TL;DR interrupted comms during polling/discovery causes strange sensor issues (and interface re-enumeration in some cases - links below), is this something I can tune around, or a fundamental issue we should dig more in to for such situations?
I have another strange one being caused by interrupted comms at a remote site - congestion and 50%+ packet loss the main issue for a few hours due to redundant comms failure and flapping.
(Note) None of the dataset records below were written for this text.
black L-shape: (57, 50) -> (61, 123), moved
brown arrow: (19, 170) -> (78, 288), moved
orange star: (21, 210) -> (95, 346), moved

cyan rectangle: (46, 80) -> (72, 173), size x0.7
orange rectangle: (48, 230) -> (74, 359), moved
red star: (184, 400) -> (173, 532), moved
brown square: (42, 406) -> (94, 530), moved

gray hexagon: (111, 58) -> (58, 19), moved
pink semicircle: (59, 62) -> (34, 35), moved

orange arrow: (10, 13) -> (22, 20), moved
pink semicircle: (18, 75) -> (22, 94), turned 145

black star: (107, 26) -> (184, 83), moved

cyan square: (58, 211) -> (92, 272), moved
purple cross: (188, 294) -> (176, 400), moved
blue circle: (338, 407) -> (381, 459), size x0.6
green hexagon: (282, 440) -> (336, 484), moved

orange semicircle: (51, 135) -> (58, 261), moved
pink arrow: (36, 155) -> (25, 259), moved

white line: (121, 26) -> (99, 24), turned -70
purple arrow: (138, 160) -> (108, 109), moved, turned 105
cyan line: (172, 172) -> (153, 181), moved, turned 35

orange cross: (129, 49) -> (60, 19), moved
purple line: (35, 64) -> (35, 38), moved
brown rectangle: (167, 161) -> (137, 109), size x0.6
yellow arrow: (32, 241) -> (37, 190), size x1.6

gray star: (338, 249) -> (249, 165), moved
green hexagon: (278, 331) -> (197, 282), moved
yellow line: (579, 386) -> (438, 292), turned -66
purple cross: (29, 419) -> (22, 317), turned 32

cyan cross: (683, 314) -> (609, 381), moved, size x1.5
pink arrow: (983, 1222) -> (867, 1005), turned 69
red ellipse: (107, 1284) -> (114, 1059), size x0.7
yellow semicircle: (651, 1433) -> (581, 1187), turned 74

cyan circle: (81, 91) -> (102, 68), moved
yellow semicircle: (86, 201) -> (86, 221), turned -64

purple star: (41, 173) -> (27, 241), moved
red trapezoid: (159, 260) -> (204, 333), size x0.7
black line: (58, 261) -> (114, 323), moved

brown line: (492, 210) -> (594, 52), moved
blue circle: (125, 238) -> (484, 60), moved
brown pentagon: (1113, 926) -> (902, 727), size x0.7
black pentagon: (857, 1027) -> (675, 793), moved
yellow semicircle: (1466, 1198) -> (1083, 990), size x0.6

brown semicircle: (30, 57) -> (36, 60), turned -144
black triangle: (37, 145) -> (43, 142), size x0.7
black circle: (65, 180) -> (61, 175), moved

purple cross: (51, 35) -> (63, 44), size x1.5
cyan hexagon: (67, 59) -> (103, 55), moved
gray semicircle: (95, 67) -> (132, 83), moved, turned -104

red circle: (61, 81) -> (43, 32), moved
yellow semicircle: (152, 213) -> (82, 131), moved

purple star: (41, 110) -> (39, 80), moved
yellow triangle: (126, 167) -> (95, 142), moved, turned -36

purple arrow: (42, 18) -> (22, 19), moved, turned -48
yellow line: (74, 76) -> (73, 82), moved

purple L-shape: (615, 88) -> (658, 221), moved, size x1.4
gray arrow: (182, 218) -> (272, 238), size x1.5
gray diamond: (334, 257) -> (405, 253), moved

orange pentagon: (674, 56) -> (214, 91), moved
The result was various Cisco IE-4010 switches which did this to all their sensors:
etc. on all sensors, a close up example:
I checked that switch, and it definitely wasn’t in a furnace at that time, and it all recovered again once a discovery run was successful on stabilised comms.
The outage looked like this from a device further upstream:
In this device example, the discovery at 20:44 will be the one that broke it during the outage, and then the one at 1:43 fixed it:
~$ grep 'y.php 65' logs/librenms.log /opt/librenms/discovery.php 65 2021-09-27 07:42:43 - 1 devices discovered in 303.9 secs /opt/librenms/discovery.php 65 2021-09-27 13:22:35 - 1 devices discovered in 319.1 secs /opt/librenms/discovery.php 65 2021-09-27 20:44:53 - 1 devices discovered in 2429. secs /opt/librenms/discovery.php 65 2021-09-28 01:43:48 - 1 devices discovered in 335.8 secs /opt/librenms/discovery.php 65 2021-09-28 07:42:58 - 1 devices discovered in 311.7 secs /opt/librenms/discovery.php 65 2021-09-28 13:44:39 - 1 devices discovered in 329.9 secs
This heads back to some other issues I’ve logged on the consequence of these sorts of patchy comms, the first being the worst as it destroyed historical data, and changed all my port ID so I had to fix several hundreds of link entries manually in various weathermaps:
- Device port IDs changed after recovery from site outage
- Debugging graph spikes from high latency links - #9 by rhinoau
I lost the copy of the polling output from the time, but a debug I ran from the UI really had 700 degrees etc. in the output, so I’m at a loss to determine how it managed to get those values for real, but the sensor IDs etc. have not changed and no historical data is lost.
Does anyone have a clue as to the sequence of events that might cause this internally?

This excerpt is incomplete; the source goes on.